No município de Balsas, no Estado do Maranhão, essa doença foi responsável por perdas estimadas em 50%, na safra 2003/2004, sendo também relatada em Mato Grosso, na Bahia e em Goiás, embora com baixa incidência. O agente causal da mancha de mirotécio em algodoeiro é encontrado em regiões de clima temperado e tropical, numa vasta gama de hospedeiros, que incluem solanáceas e cucurbitáceas. No entanto o mirotécio não causa muito dano expressivo em folhas, sua severidade acontece nas maças, que é a estrutura de interesse econômico, que futuramente sera comercializada, por isso seus danos são expressivos na cultura quando não controladas.
Etiologia
A mancha de mirotécio em algodoeiro é causada pelo fungo Myrothecium roridum. O fungo pode atacar toda a parte aérea da planta, mas é mais característico na folha. 
Os esporodóquios surgem como pontos negros semelhantes a cabeças de alfinete, tanto nas folhas quanto nas maçãs ou em outros órgãos afetados. Sob condições ótimas ao desenvolvimento, as lesões crescem em tamanho e número, coalescem e afetam grandes áreas do limbo foliar, resultando em desfolha. O fungo pode infectar não só tecidos mais tenros, mas também, tecidos mais lenhosos, causando lesões na haste principal, pedúnculos e pecíolos.
Sintomas
As lesões apresentam esporodóquios de formas irregulares e negros circundados por hifas de cor branca. Os esporodóquios podem ser encontrados na face inferior e superior das folhas. Nas folhas inicialmente ocorrem manchas isoladas com anéis concêntricos, circundadas por halo violeta ou avermelhado que podem coalescer e provocar desfolhas severas. Nos pecíolos e caules as lesões são irregulares, escuras e também apresentam esporodóquios. Nas maçãs são observadas lesões irregulares com esporodóquios. No experimento conduzido, os sintomas nas folhas surgiram da fase reprodutiva (FC, período da ultima flor e o primeiro do capulho).

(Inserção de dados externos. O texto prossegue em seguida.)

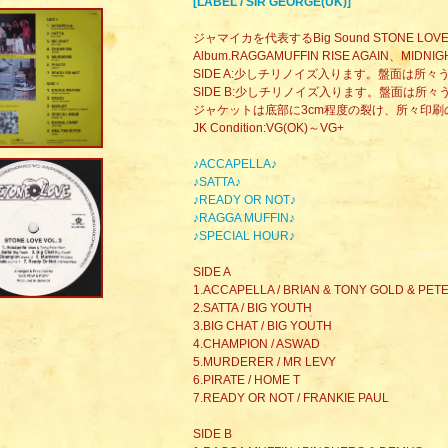
[LABEL / SIR GEORGE(UK)]
ジャマイカを代表するBig Sound STONE LOVEのD
Album.RAGGAMUFFIN RISE AGAIN、MI
SIDE A:少しチリノイズ入ります。盤面は所
SIDE B:少しチリノイズ入ります。盤面は所
ジャケットは底部に3cm程度の裂け、所々印刷
JK Condition:VG(OK)～VG+
♪ACCAPELLA♪
♪SATTA♪
♪READY OR NOT♪
♪RAGGA MUFFIN♪
♪SPECIAL HOUR♪
SIDE A
1.ACCAPELLA / BRIAN & TONY GOLD & PET
2.SATTA / BIG YOUTH
3.BIG CHAT / BIG YOUTH
4.CHAMPION / ASWAD
5.MURDERER / MR LEVY
6.PIRATE / HOME T
7.READY OR NOT / FRANKIE PAUL
SIDE B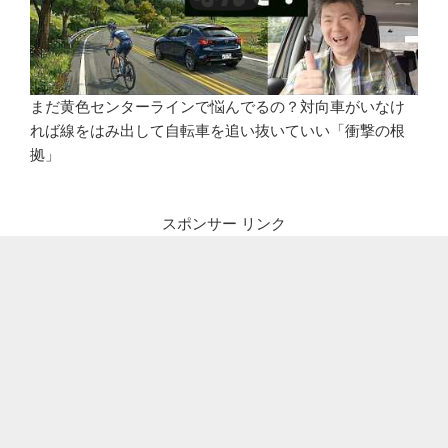
まだ黄色センターラインで悩んでるの？対向車がいなけ
れば線をはみ出して自転車を追い抜いていい「衝撃の根
拠」
スポンサー リンク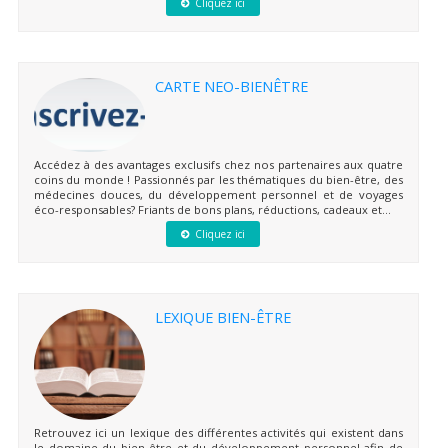
Cliquez ici
CARTE NEO-BIENÊTRE
Accédez à des avantages exclusifs chez nos partenaires aux quatre
coins du monde ! Passionnés par les thématiques du bien-être, des
médecines douces, du développement personnel et de voyages
éco-responsables? Friants de bons plans, réductions, cadeaux et...
Cliquez ici
LEXIQUE BIEN-ÊTRE
Retrouvez ici un lexique des différentes activités qui existent dans
le domaine du bien-être et du développement personnel afin de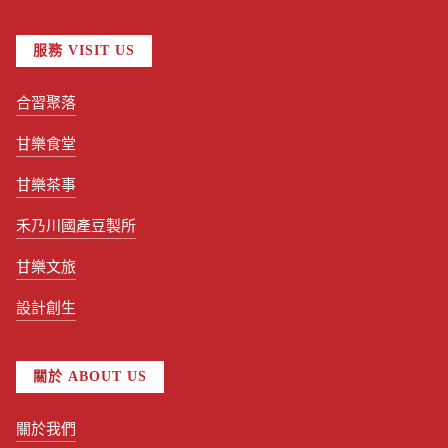
服務 VISIT US
合習聚落
甘樂食堂
甘樂茶事
禾乃川國產豆製所
甘樂文旅
設計創生
關於 ABOUT US
關於我們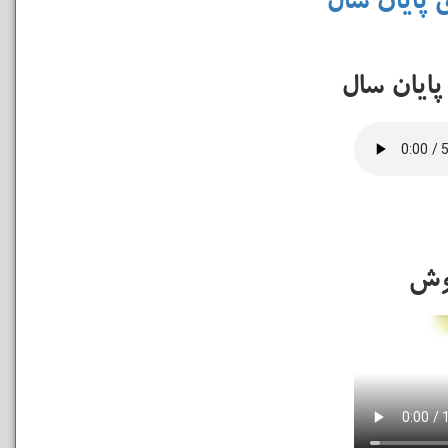
 پایان سال
پایان سال
وش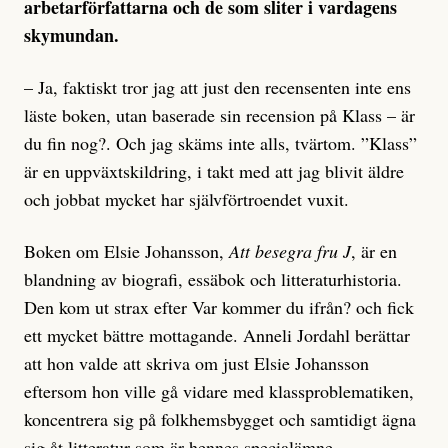
arbetarförfattarna och de som sliter i vardagens
skymundan.
– Ja, faktiskt tror jag att just den recensenten inte ens
läste boken, utan baserade sin recension på Klass – är
du fin nog?. Och jag skäms inte alls, tvärtom. ”Klass”
är en uppväxtskildring, i takt med att jag blivit äldre
och jobbat mycket har självförtroendet vuxit.
Boken om Elsie Johansson,
Att besegra fru J
, är en
blandning av biografi, essäbok och litteraturhistoria.
Den kom ut strax efter Var kommer du ifrån? och fick
ett mycket bättre mottagande. Anneli Jordahl berättar
att hon valde att skriva om just Elsie Johansson
eftersom hon ville gå vidare med klassproblematiken,
koncentrera sig på folkhemsbygget och samtidigt ägna
sig åt litteratur som är hennes specialämne.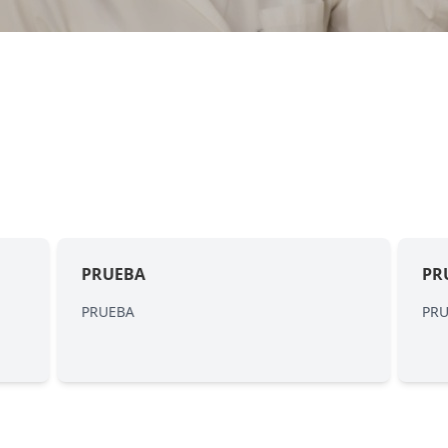
PRUEBA
PR
PRUEBA
PR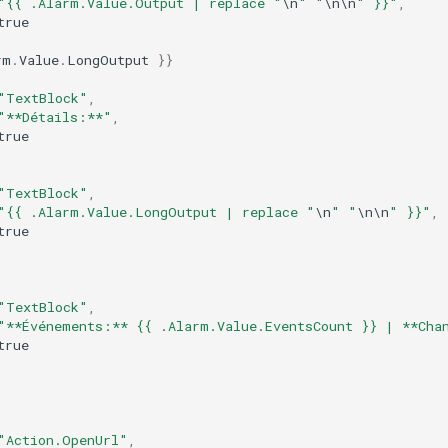
"{{ .Alarm.Value.Output | replace "
\
n
" "
\
n
\
n
" }}"
,
true
rm
.
Value
.
LongOutput
}}
"TextBlock"
,
"**Détails:**"
,
true
"TextBlock"
,
"{{ .Alarm.Value.LongOutput | replace "
\
n
" "
\
n
\
n
" }}"
,
true
"TextBlock"
,
"**Événements:** {{ .Alarm.Value.EventsCount }} | **Cha
true
"Action.OpenUrl"
,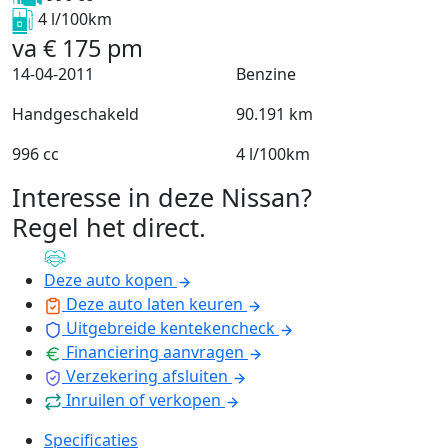
4 l/100km
va
€
175
pm
14-04-2011
Benzine
Handgeschakeld
90.191 km
996 cc
4 l/100km
Interesse in deze Nissan?
Regel het direct
.
Deze auto kopen
Deze auto laten keuren
Uitgebreide kentekencheck
Financiering aanvragen
Verzekering afsluiten
Inruilen of verkopen
Specificaties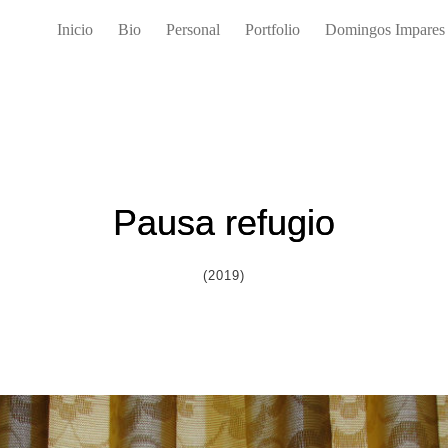
Inicio
Bio
Personal
Portfolio
Domingos Impares
Pausa refugio
(2019)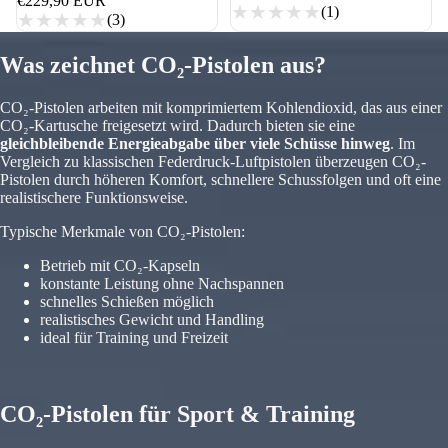
€229,90 EUR
(1)
(3)
Was zeichnet CO₂-Pistolen aus?
CO₂-Pistolen arbeiten mit komprimiertem Kohlendioxid, das aus einer
CO₂-Kartusche freigesetzt wird. Dadurch bieten sie eine
gleichbleibende Energieabgabe über viele Schüsse hinweg
. Im
Vergleich zu klassischen Federdruck-Luftpistolen überzeugen CO₂-
Pistolen durch höheren Komfort, schnellere Schussfolgen und oft eine
realistischere Funktionsweise.
Typische Merkmale von CO₂-Pistolen:
Betrieb mit CO₂-Kapseln
konstante Leistung ohne Nachspannen
schnelles Schießen möglich
realistisches Gewicht und Handling
ideal für Training und Freizeit
CO₂-Pistolen für Sport & Training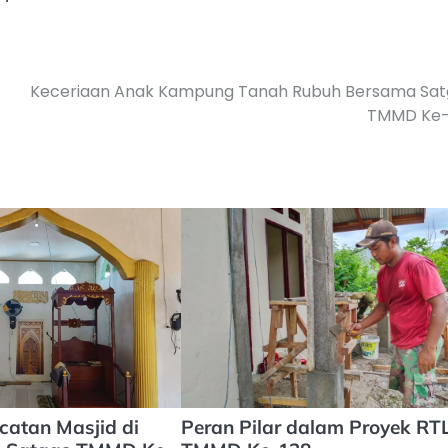
Keceriaan Anak Kampung Tanah Rubuh Bersama Sat
TMMD Ke-
catan Masjid di
Peran Pilar dalam Proyek RT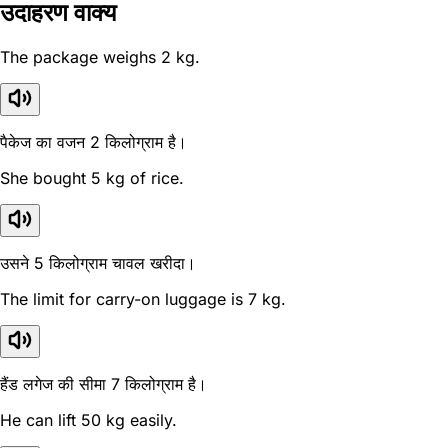
उदाहरण वाक्य
The package weighs 2 kg.
पैकेज का वजन 2 किलोग्राम है।
She bought 5 kg of rice.
उसने 5 किलोग्राम चावल खरीदा।
The limit for carry-on luggage is 7 kg.
हैंड लगेज की सीमा 7 किलोग्राम है।
He can lift 50 kg easily.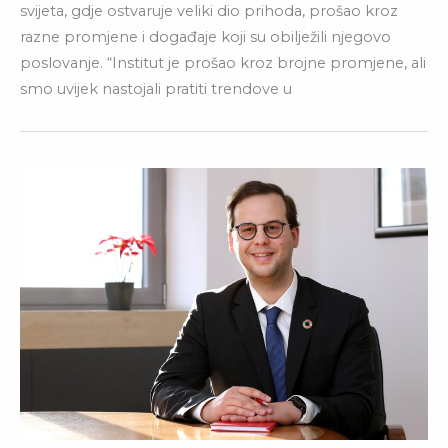
svijeta, gdje ostvaruje veliki dio prihoda, prošao kroz
razne promjene i događaje koji su obilježili njegovo
poslovanje. “Institut je prošao kroz brojne promjene, ali
smo uvijek nastojali pratiti trendove u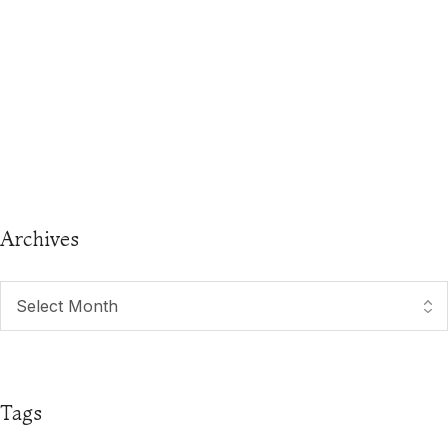
Archives
Tags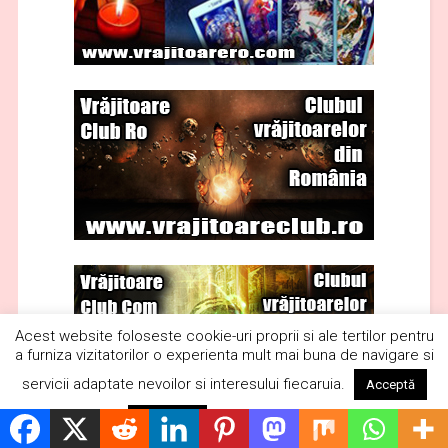
Acest website foloseste cookie-uri proprii si ale tertilor pentru
a furniza vizitatorilor o experienta mult mai buna de navigare si
servicii adaptate nevoilor si interesului fiecaruia.
Acceptă
Citește mai mult
Respinge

                             

Figura 1: Sintoma de mirotécio na folha.
Fonte: OLIVEIRA RIBEIRO, 2016 – IFMT- Campus Campo Novo do Parecis




 Figura 2: Sintomas inicias do mirotécio na folha.
 Fonte: OLIVEIRA RIBEIRO, 2016 – IFMT- Campus Campo Novo do Parecis




                 Figura 3: Sintoma de mirotécio na parte Aérea da planta.
           Fonte: OLIVEIRA RIBEIRO, 2016 – IFMT- Campus Campo Novo do Parecis                 
          
Epidemiologia
            O patógeno é um saprófita de solo, bastante comum, com capacidade de se tornar patógeno sob certas condições (altas temperaturas e molhamento foliar constante, por vários dias). O fungo é capaz de produzir sintomas em todos os estágios de desenvolvimento do algodoeiro, inclusive na fase de frutificação da planta, nas maçãs. Temperaturas de 21ºC a 27ºC, alta pluviometria e alta umidade do ar (Acima de 90%), associadas às lesões ou injúrias provocadas por pragas ou agentes químicos iniciam a infecção na lavoura enquanto que os contatos de estruturas infectadas com outras estruturas da planta aumentam a infecção.

Controle

Na área foi utiliza o controlo químico com triazol + estrubilurina (500 ml/há-1). Mas também se recomenta o uso de variedades resistentes, eliminação de plantas hospedeiras, e eliminação de tiguera.